Anita Sarkeesian, I Love You. But Please Show Us The Money

Feminist media critic and video blogger Anita Sarkeesian raised $160,000 in Kickstarter funds last summer after she publicized the online bullying she endured upon announcing the project. Earlier this month, to much fanfare, Sarkeesian finally delivered the first installment of her controversial Tropes Vs Women in Video Games video series.

But Sarkeesian hasn't yet explained why that video still fell more than six months behind schedule — it presumably wasn't because of a budget shortfall — nor offered any accounting of how she's spent the funds she raised. Is it sexist of me to ask about the money?

The Story Thus Far

For those unfamiliar with the online drama to date, Sarkeesian’s feminist video essays critiquing pop culture — sometimes scathing, sometimes lighthearted — regularly disturb the darker side of the Internet. Her Kickstarter project, which focused almost exclusively on sexism in video games, so perturbed a large group of male gamers that they organized and harassed her relentlessly online.

These charming fellows didn’t stop at social media harassment, death threats or comments about how happy they would be if Sarkeesian died. They took the time to put up their own crowdfunded Indiegogo project devoted to mocking Sarkeesian’s own, even though it later disappeared without a trace. (The group insists the project is still on, despite acknowledging that its page was pulled while Indiegogo reviews it.)

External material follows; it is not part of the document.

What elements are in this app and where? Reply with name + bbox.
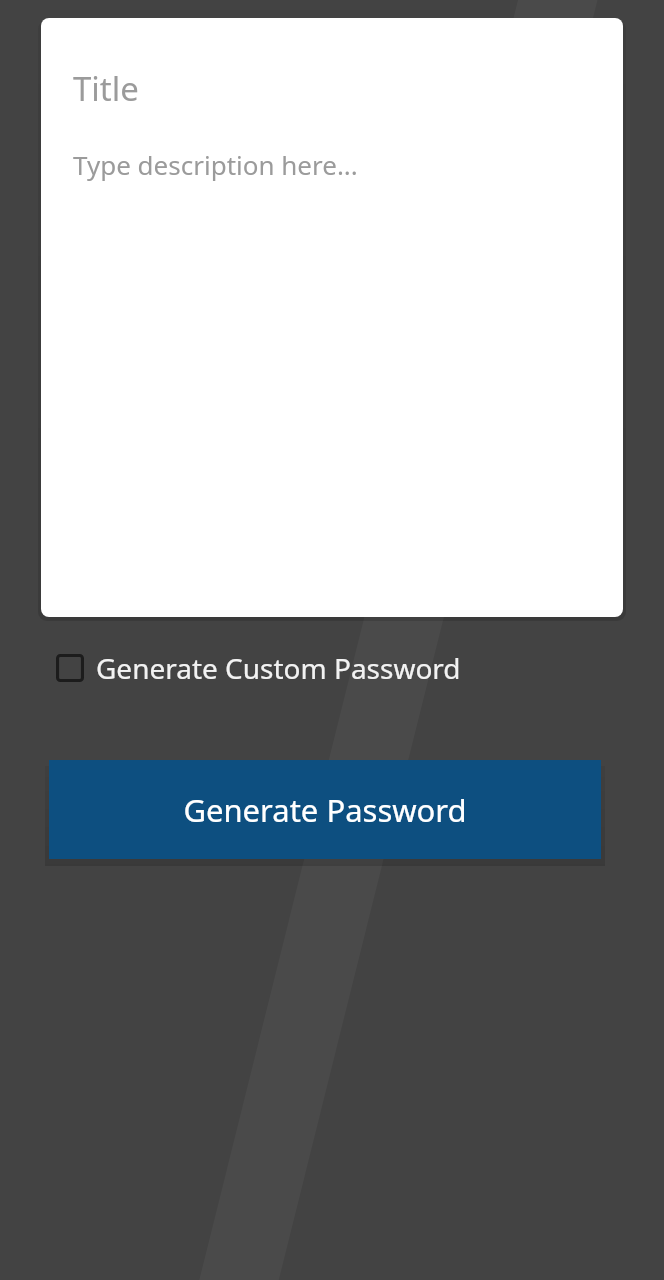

Even more damning, they made a video game about punching Sarkeesian in the face. The angrified dudes who thought they were defending their favorite digital pastime openly referred to their online harassment campaign as “a game.” Sarkeesian, in her TED Talk about their hate campaign, dubbed them “a cybermob.”

It was this cybermob that caught the attention of the press, which shared Sarkeesian’s project beyond the gamer community. Sympathy money poured in, much as it did with that bullied Michigan bus monitor, and Sarkeesian reached her fundraising goal in days. She received more than 25 times her proposed $6,000 goal from people like this self-identified radical feminist who wrote on Tumblr recently:

I like and play video games, but they’re not a particular passion of mine, and I never would have donated to that project. However, I donated $20 after the vicious backlash that involved creating a video game where you can beat the shit out of Anita Sarkeesian.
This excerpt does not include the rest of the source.